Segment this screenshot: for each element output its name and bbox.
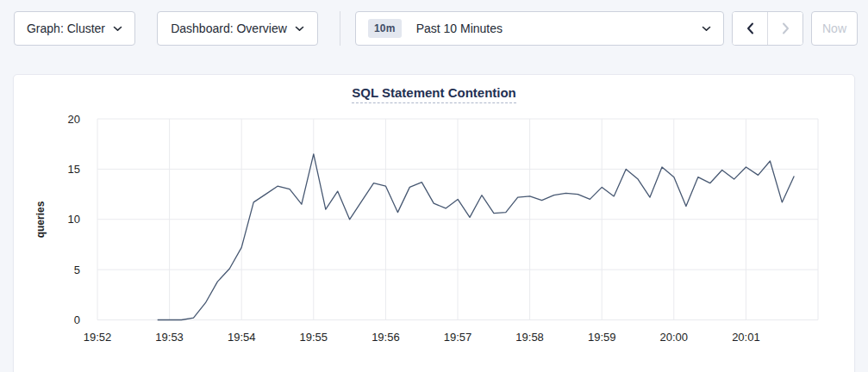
x-tick-label: 19:52 <box>84 331 112 344</box>
now-button[interactable]: Now <box>811 11 858 46</box>
graph-dropdown[interactable]: Graph: Cluster <box>14 11 135 46</box>
x-tick-label: 19:56 <box>372 331 400 344</box>
x-tick-label: 19:59 <box>588 331 616 344</box>
series-line <box>158 154 795 320</box>
time-prev-button[interactable] <box>733 12 767 45</box>
toolbar-divider <box>340 11 340 46</box>
x-tick-label: 20:00 <box>660 331 689 344</box>
chevron-down-icon <box>113 26 122 32</box>
toolbar: Graph: Cluster Dashboard: Overview 10m P… <box>0 0 868 59</box>
x-tick-label: 19:58 <box>515 331 544 344</box>
x-tick-label: 20:01 <box>732 331 760 344</box>
graph-dropdown-label: Graph: Cluster <box>27 22 105 35</box>
x-tick-label: 19:55 <box>300 331 328 344</box>
chevron-down-icon <box>295 26 304 32</box>
time-range-selector[interactable]: 10m Past 10 Minutes <box>355 11 724 46</box>
chevron-left-icon <box>746 22 754 34</box>
dashboard-dropdown-label: Dashboard: Overview <box>171 22 287 35</box>
chevron-down-icon <box>702 26 711 32</box>
y-tick-label: 5 <box>74 264 80 276</box>
time-window-badge: 10m <box>368 19 402 38</box>
y-tick-label: 10 <box>68 213 80 226</box>
y-tick-label: 15 <box>68 163 80 176</box>
sql-statement-contention-chart: 0510152019:5219:5319:5419:5519:5619:5719… <box>14 75 856 359</box>
y-axis-title: queries <box>34 201 47 238</box>
dashboard-dropdown[interactable]: Dashboard: Overview <box>157 11 318 46</box>
y-tick-label: 20 <box>68 113 80 126</box>
chart-card: SQL Statement Contention 0510152019:5219… <box>13 74 855 372</box>
y-tick-label: 0 <box>74 313 80 326</box>
time-next-button[interactable] <box>767 12 802 45</box>
x-tick-label: 19:57 <box>444 331 472 344</box>
x-tick-label: 19:53 <box>155 331 184 344</box>
x-tick-label: 19:54 <box>228 331 256 344</box>
time-range-label: Past 10 Minutes <box>416 22 702 35</box>
time-step-button-group <box>732 11 803 46</box>
chevron-right-icon <box>782 22 790 34</box>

**DESCRIPTION OF THE TASK**
Gather each line from the entries above that includes the word "Overview".

**RESPONSE TO THE EXERCISE**
toolbar: Graph: Cluster Dashboard: Overview 10m P… <box>0 0 868 59</box>
dashboard-dropdown-label: Dashboard: Overview <box>171 22 287 35</box>
dashboard-dropdown[interactable]: Dashboard: Overview <box>157 11 318 46</box>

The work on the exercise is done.